***** RECORDS FOR THIS TASK

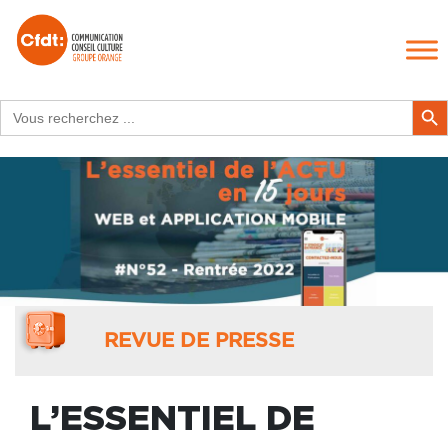
Search
Search Butt
for:
REVUE DE PRESSE
L’ESSENTIEL DE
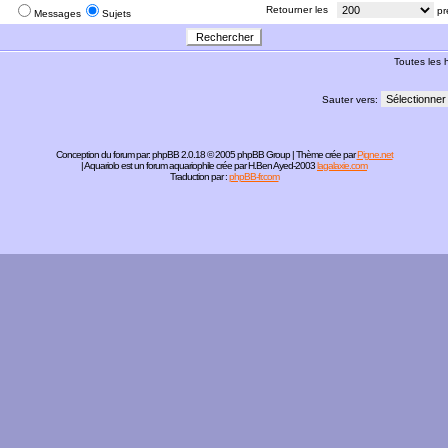
:
Retourner les
pr
Messages
Sujets
Toutes les
Sauter vers:
Conception du forum par:
phpBB
2.0.18 © 2005 phpBB Group | Thème crée par
Pigne.net
| Aquariolo est un forum aquariophile crée par H.Ben Ayed-2003
lagalaxie.com
Traduction par :
phpBB-fr.com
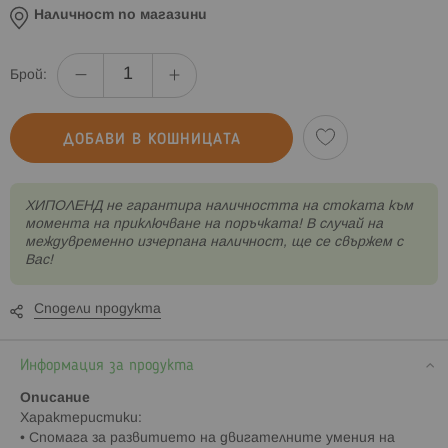
Наличност по магазини
Брой:
ДОБАВИ В КОШНИЦАТА
XИПОЛЕНД не гарантира наличността на стоката към
момента на приключване на поръчката! В случай на
междувременно изчерпана наличност, ще се свържем с
Вас!
Сподели продукта
Информация за продукта
Описание
Характеристики:
• Спомага за развитието на двигателните умения на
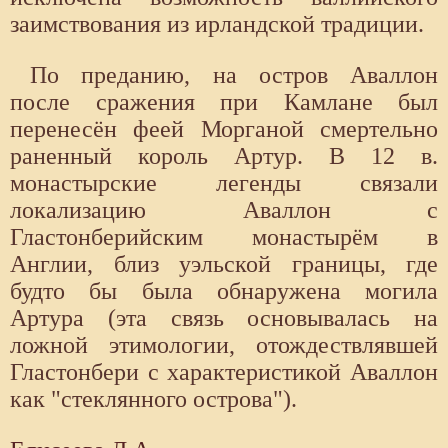
заимствования из ирландской традиции.
По преданию, на остров Аваллон
после сражения при Камлане был
перенесён феей Морганой смертельно
раненный король Артур. В 12 в.
монастырские легенды связали
локализацию Аваллон с
Гластонберийским монастырём в
Англии, близ уэльской границы, где
будто бы была обнаружена могила
Артура (эта связь основывалась на
ложной этимологии, отождествлявшей
Гластонбери с характеристикой Аваллон
как "стеклянного острова").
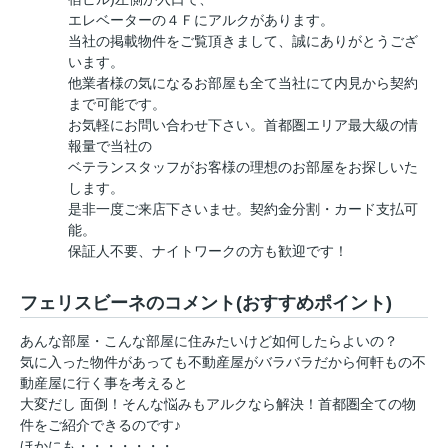
エレベーターの４Ｆにアルクがあります。
当社の掲載物件をご覧頂きまして、誠にありがとうござ
います。
他業者様の気になるお部屋も全て当社にて内見から契約
まで可能です。
お気軽にお問い合わせ下さい。首都圏エリア最大級の情
報量で当社の
ベテランスタッフがお客様の理想のお部屋をお探しいた
します。
是非一度ご来店下さいませ。契約金分割・カード支払可
能。
保証人不要、ナイトワークの方も歓迎です！
フェリスビーネのコメント(おすすめポイント)
あんな部屋・こんな部屋に住みたいけど如何したらよいの？
気に入った物件があっても不動産屋がバラバラだから何軒もの不
動産屋に行く事を考えると
大変だし 面倒！そんな悩みもアルクなら解決！首都圏全ての物
件をご紹介できるのです♪
ほかにも・・・・・・・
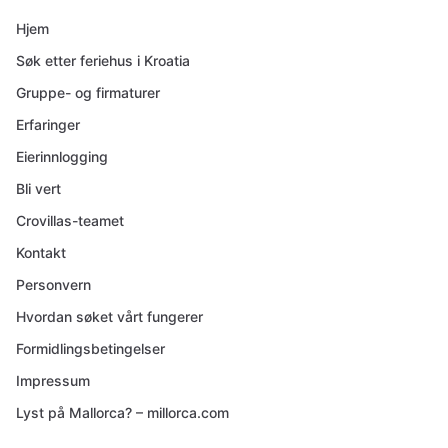
Hjem
Søk etter feriehus i Kroatia
Gruppe- og firmaturer
Erfaringer
Eierinnlogging
Bli vert
Crovillas-teamet
Kontakt
Personvern
Hvordan søket vårt fungerer
Formidlingsbetingelser
Impressum
Lyst på Mallorca? – millorca.com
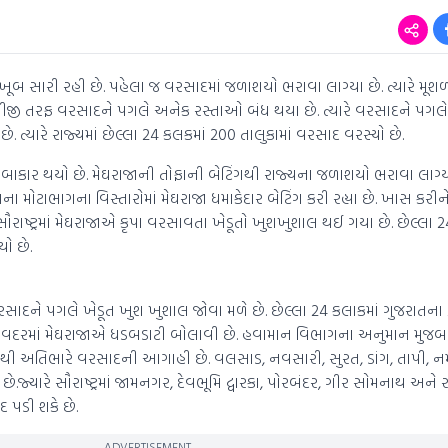
ૂબ સારી રહી છે. પહેલા જ વરસાદમાં જળાશયો ભરાવા લાગ્યા છે. ત્યારે મૂ
 બીજી તરફ વરસાદને પગલે અનેક રસ્તાઓ બંધ થયા છે. ત્યારે વરસાદને પગલે
ત્યારે રાજ્યમાં છેલ્લા 24 કલકમાં 200 તાલુકામાં વરસાદ વરસ્યો છે.
બાકાર થયો છે. મેઘરાજાની તોફાની બેટિંગથી રાજ્યના જળાશયો ભરાવા લાગ્યા છ
ટાભાગના વિસ્તારોમાં મેઘરાજા ધમાકેદાર બેટિંગ કરી રહ્યા છે. ખાસ કરીને સ
. સૌરાષ્ટ્રમાં મેઘરાજાએ કૃપા વરસાવતા ખેડૂતો ખુશખુશાલ થઈ ગયા છે. છેલ્લા 
ો છે.
ે વરસાદને પગલે ખેડૂત ખુશ ખુશાલ જોવા મળે છે. છેલ્લા 24 કલાકમાં ગુજરાતના
િસાવદરમાં મેઘરાજાએ ધડબડાટી બોલાવી છે. હવામાન વિભાગના અનુમાન મુજબ 
ારેથી અતિભારે વરસાદની આગાહી છે. વલસાડ, નવસારી, સુરત, ડાંગ, તાપી, નર્
જ્યારે સૌરાષ્ટ્રમાં જામનગર, દેવભૂમિ દ્વારકા, પોરબંદર, ગીર સોમનાથ અને
દ પડી શકે છે.
ADVERTISEMENT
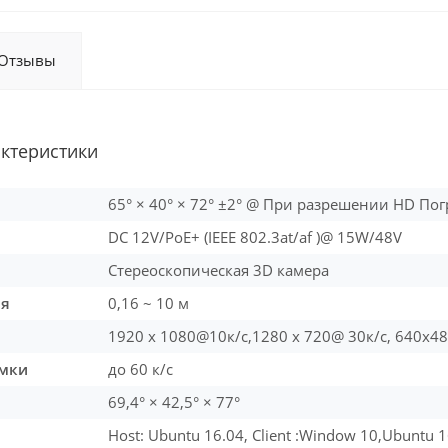
Отзывы
актеристики
65° × 40° × 72° ±2° @ При разрешении HD Пог
DC 12V/PoE+ (IEEE 802.3at/af )@ 15W/48V
Стереоскопическая 3D камера
ия
0,16 ~ 10 м
1920 x 1080@10к/с,1280 x 720@ 30к/c, 640x4
емки
до 60 к/с
69,4° × 42,5° × 77°
Host: Ubuntu 16.04, Client :Window 10,Ubuntu 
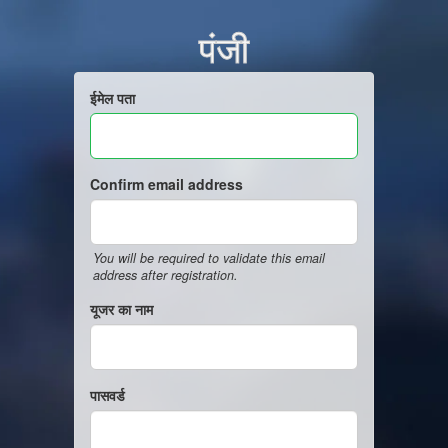
पंजी
ईमेल पता
Confirm email address
You will be required to validate this email
address after registration.
यूजर का नाम
पासवर्ड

**********

- TASK OBJECTIVE -
What is needed is an exact restatement of the lines from the line with "0,16 ~ 10 м" through the final line of the data, pictures excluded.

- REPLY TO THE TASK -
0,16 ~ 10 м
1920 x 1080@10к/с,1280 x 720@ 30к/c, 640x4
емки
до 60 к/с
69,4° × 42,5° × 77°
Host: Ubuntu 16.04, Client :Window 10,Ubuntu 
पंजी
ईमेल पता
Confirm email address
You will be required to validate this email
address after registration.
यूजर का नाम
पासवर्ड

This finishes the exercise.